I am more grateful to Amy Tipton and Sara Goodman than I can say. They are tireless advocates of my work, they guide my writing, they challenge me and inspire me to do better, and they also put up with a lot. They’ve made each of my books possible and it’s an honor to work with them. They have all my admiration and respect.

All my thanks to the wonderful folks at St. Martin’s Press, particularly Katy Hershberger, for everything they do on behalf of me and my books. I appreciate it tremendously.

I have a great family and can’t imagine doing any part of this without them, which is why this book is dedicated to them! They are: Susan. David. Megan. Jarrad. Marion. Ken. Lucy. Bob. Damon. All my love and thanks.

Lori Thibert and Emily Hainsworth’s support, encouragement, and endless listening saved my life this time around. Needless to say, I owe them a lot. They are both amazing, but not just because of that. I’m president of the Canadian chapter of their respective fan clubs.

Whitney Crispell, Kim Hutt, Baz Ramos, and Samantha Seals are strong, hilarious, passionate, amazing, incredible women and their friendship keeps me going. I am developing a plan where I somehow become all four of them when I grow up. Brilliant and sparkly!

An ocean of thanks to these people: Emily. Linda. Scott. Susan. Tiffany. Victoria. (Hi, Team!) Adele. Allie. Annika and Will. Brian. Briony. Carolyn. Daisy. Damon. Jessica. Kelvin. Nova. Tristan. Veronique.

I have to mention Lori one more time. There are about five thousand reasons she winds up in the dedication of every novel I’ve written and I regret not having the space here to list them all. She is amazing and I aspire to her levels of generosity, patience, kindness, and talent. I’m lucky to know her and to call her a friend. Thank you, Lori.

The publication of my novels has connected me to some of the most incredible readers, writers, and bloggers. Their love of and enthusiasm for young adult literature constantly awes me. I can’t thank them enough for the time and support they have given to me and to my books.
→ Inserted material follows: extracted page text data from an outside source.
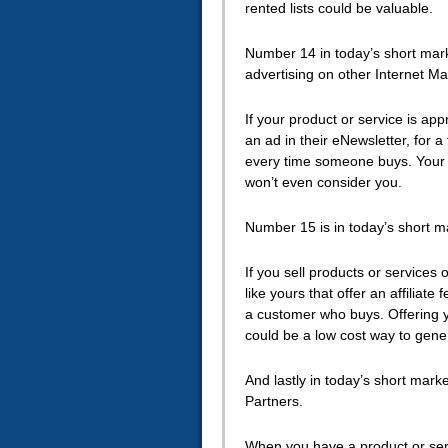
rented lists could be valuable.
Number 14 in today’s short marke
advertising on other Internet Ma
If your product or service is app
an ad in their eNewsletter, for a 
every time someone buys. Your p
won’t even consider you.
Number 15 is in today’s short mar
If you sell products or services
like yours that offer an affiliate
a customer who buys. Offering you
could be a low cost way to gene
And lastly in today’s short mark
Partners.
When you have a product or serv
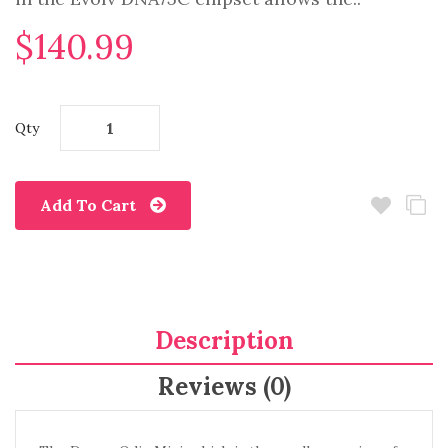
$140.99
Qty
Add To Cart
Description
Reviews (0)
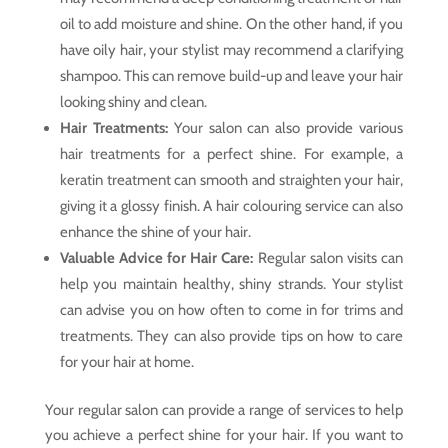
oil to add moisture and shine. On the other hand, if you
have oily hair, your stylist may recommend a clarifying
shampoo. This can remove build-up and leave your hair
looking shiny and clean.
Hair Treatments:
Your salon can also provide various
hair treatments for a perfect shine. For example, a
keratin treatment can smooth and straighten your hair,
giving it a glossy finish. A hair colouring service can also
enhance the shine of your hair.
Valuable Advice for Hair Care:
Regular salon visits can
help you maintain healthy, shiny strands. Your stylist
can advise you on how often to come in for trims and
treatments. They can also provide tips on how to care
for your hair at home.
Your regular salon can provide a range of services to help
you achieve a perfect shine for your hair. If you want to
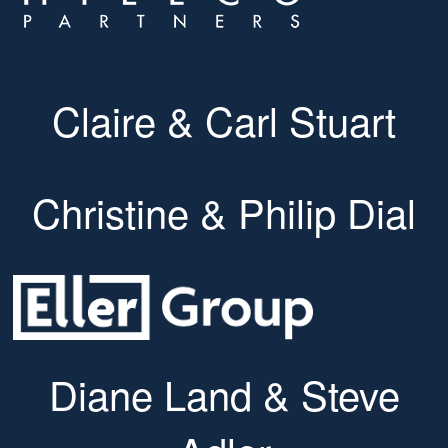
Claire & Carl Stuart
Christine & Philip Dial
Diane Land & Steve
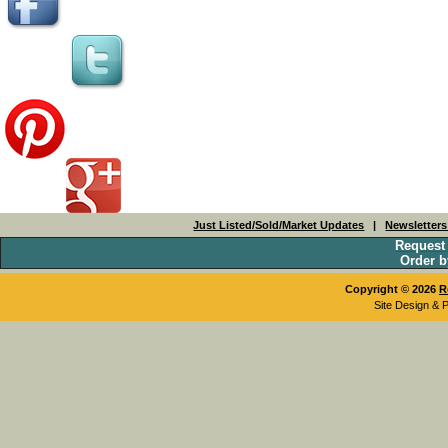
Just Listed/Sold/Market Updates
|
Newsletter
Request
Order b
Copyright © 2026
R
Site Design &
There are always so many people to thank and not enough space to do it! Much gratitude and love to all of my family and friends.

My hands are dying.

I keep trying to explain it to Milo, but he just looks at me like I’m crazy.

“They don’t feel warm—they haven’t.” I squeeze the tips of my fingers as hard as I can, which hurts. “They’re not numb, though…”
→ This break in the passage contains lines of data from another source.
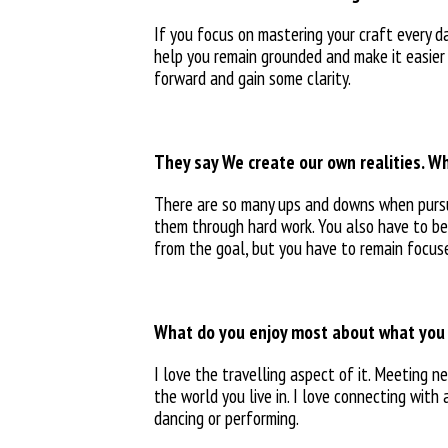
If you focus on mastering your craft every da
help you remain grounded and make it easier
forward and gain some clarity.
They say We create our own realities. Wh
There are so many ups and downs when purs
them through hard
work. You also have to b
from the goal, but you
have to remain focus
What do you enjoy most about what you
I love the travelling aspect of
it. Meeting n
the world you live in. I love connecting wit
dancing or performing.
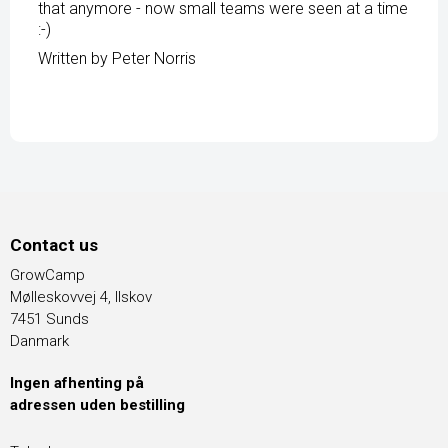
that anymore - now small teams were seen at a time
:-)
Written by Peter Norris
Contact us
GrowCamp
Mølleskovvej 4, Ilskov
7451 Sunds
Danmark
Ingen afhenting på
adressen uden bestilling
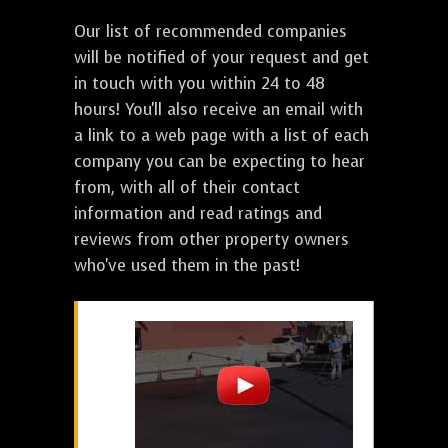
Our list of recommended companies
will be notified of your request and get
in touch with you within 24 to 48
hours! You'll also receive an email with
a link to a web page with a list of each
company you can be expecting to hear
from, with all of their contact
information and read ratings and
reviews from other property owners
who've used them in the past!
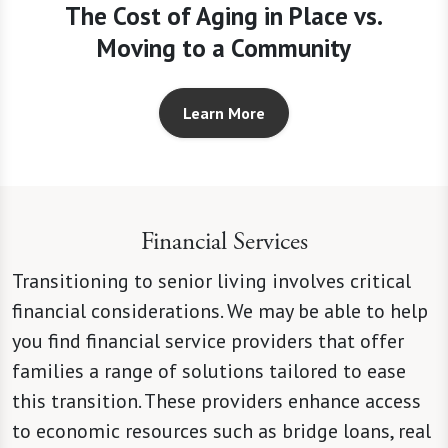
The Cost of Aging in Place vs.
Moving to a Community
Learn More
Financial Services
Transitioning to senior living involves critical
financial considerations. We may be able to help
you find financial service providers that offer
families a range of solutions tailored to ease
this transition. These providers enhance access
to economic resources such as bridge loans, real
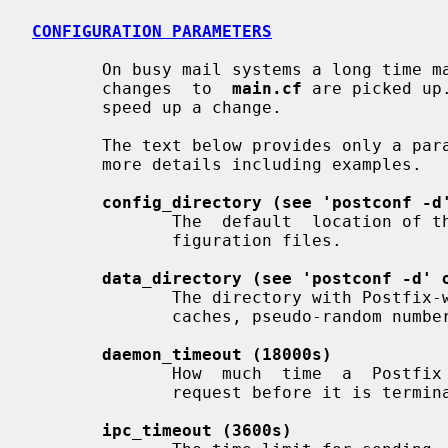
CONFIGURATION PARAMETERS
       On busy mail systems a long time
       changes  to  
main.cf
 are picked up
       speed up a change.

       The text below provides only a p
       more details including examples.

config_directory (see 'postconf -d
              The  default  location of the Postfix main.cf and master.cf con-

              figuration files.

data_directory (see 'postconf -d' 
              The directory with Postfix-writable  data  files  (for  example:

              caches, pseudo-random numbers).

daemon_timeout (18000s)
              How  much  time  a  Postfix  daemon process may take to handle a

              request before it is terminated by a built-in watchdog timer.

ipc_timeout (3600s)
“Maybe you have that … Raynaud’s disease,” he says. He takes my right hand and studies my fingers. They seem healthy, pink. He shakes his head. “They’re not blue.”

“But they’re cold.”

“They feel warm to me.”

“They feel cold,” I insist.

“Okay, Eddie,” he says. “They’re cold.”

I jerk my hands from his and then I rub them together. Friction. Heat. Milo can say what he wants; they’re freezing. It’s the hottest summer Branford has seen in something like ten years, but I haven’t been able to get my hands to warm up since it happened.
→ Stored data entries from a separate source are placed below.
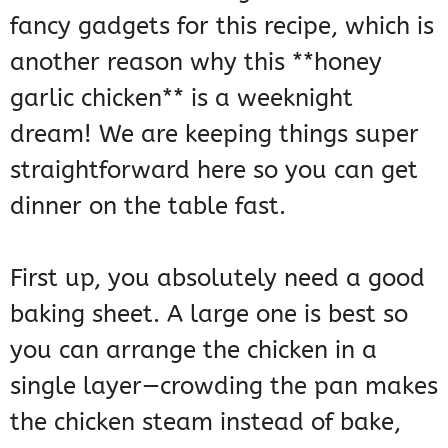
fancy gadgets for this recipe, which is
another reason why this **honey
garlic chicken** is a weeknight
dream! We are keeping things super
straightforward here so you can get
dinner on the table fast.
First up, you absolutely need a good
baking sheet. A large one is best so
you can arrange the chicken in a
single layer—crowding the pan makes
the chicken steam instead of bake,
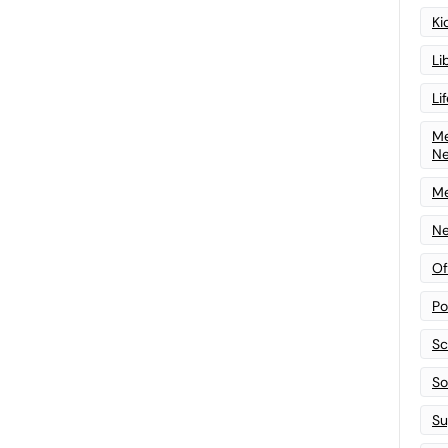
Ki
Li
Li
Me
N
Me
Ne
Of
Po
Sc
Sof
Su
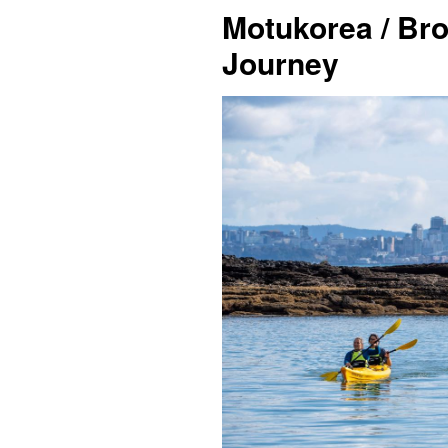
Motukorea / Br
Journey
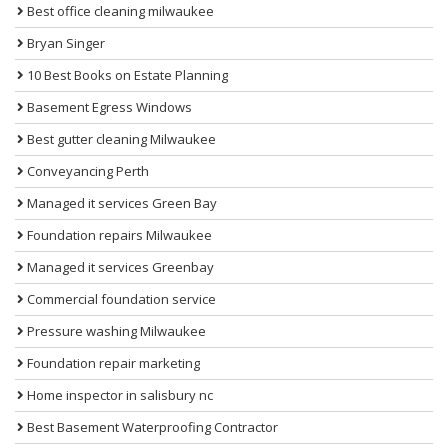
Best office cleaning milwaukee
Bryan Singer
10 Best Books on Estate Planning
Basement Egress Windows
Best gutter cleaning Milwaukee
Conveyancing Perth
Managed it services Green Bay
Foundation repairs Milwaukee
Managed it services Greenbay
Commercial foundation service
Pressure washing Milwaukee
Foundation repair marketing
Home inspector in salisbury nc
Best Basement Waterproofing Contractor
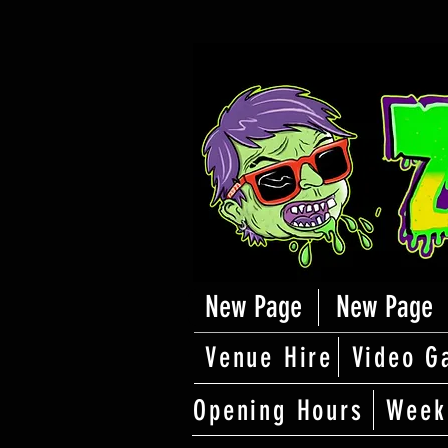
New Page
New Page
Venue Hire
Video G
Opening Hours
Week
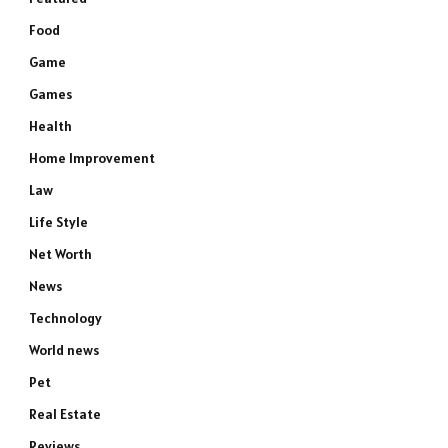
Food
Game
Games
Health
Home Improvement
Law
Life Style
Net Worth
News
Technology
World news
Pet
Real Estate
Reviews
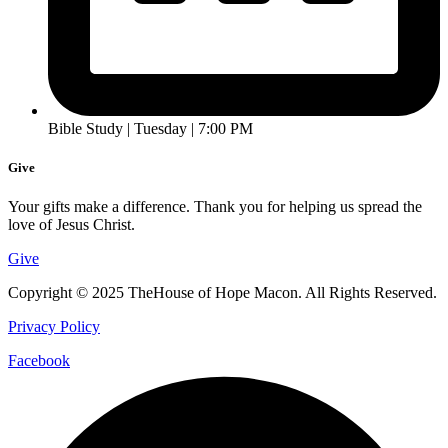
Bible Study | Tuesday | 7:00 PM
Give
Your gifts make a difference. Thank you for helping us spread the
love of Jesus Christ.
Give
Copyright © 2025 TheHouse of Hope Macon. All Rights Reserved.
Privacy Policy
Facebook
I hold them up again. They don’t even look like my hands anymore. They don’t even look like anything that could belong to me, even though they’re clearly attached.

“They’re different,” I tell him.

“Would you please put your hands down?” he asks. “Jesus.”

My hands have changed. I catch Milo looking at them sometimes, and I see it on his face that they’re different, no matter what he’s saying now.

We’re at the park, sitting on the picnic tables, watching a summer world go by. Kids play in the fountain with their parents. Pant legs are rolled up and big hands are holding on to tiny hands, keeping them steady against the rush of water. The smell of burgers and fries is in the air; food. It reminds me the fridge at home is empty and I have to go grocery shopping today or my mom and I will starve. I don’t even know how long the fridge has been that empty, but I noticed it today.

“What’s in your fridge?” I ask Milo.

“Doesn’t matter,” he says. “My mom isn’t home.”

We’re stuck between my house and his lately. He hasn’t been allowed to have girls at his place unsupervised since he hit puberty and I don’t like hanging out at my place now.

It’s too depressing.

“That’s not why I asked. I have to go grocery shopping and I don’t know what to get…” I rest my chin in my hands. “And I really don’t want to do it.”

He hops off the picnic table. “Let’s just get it over with, okay?”

We make our way out of the park and go to the grocery store. I’ve barely stepped through the automatic doors when I decide it is The Saddest Place on Earth.

Everyone just looks
sad.

We end up in produce. I give myself a headache over the kind of math you have to use to buy food, which you need to live. I don’t even know what I want or what we need or how much I should be spending or what’s reasonable to spend.
EVERYTHING HERE IS A STEAL
, if I believe the signs, but there are two grocery stores in Branford, so I don’t know.

“It’s not hard,” Milo says, but even he sounds kind of unsure.

It
is
hard. I’ve never done this before.

I never had to.

We head to the frozen foods and I start shoving TV dinners into my cart and then I go to the dairy aisle and get cheese and bread because it seems less hopeless than TV dinners. And then I stand there, lost. What’s next? This is what grown-ups do.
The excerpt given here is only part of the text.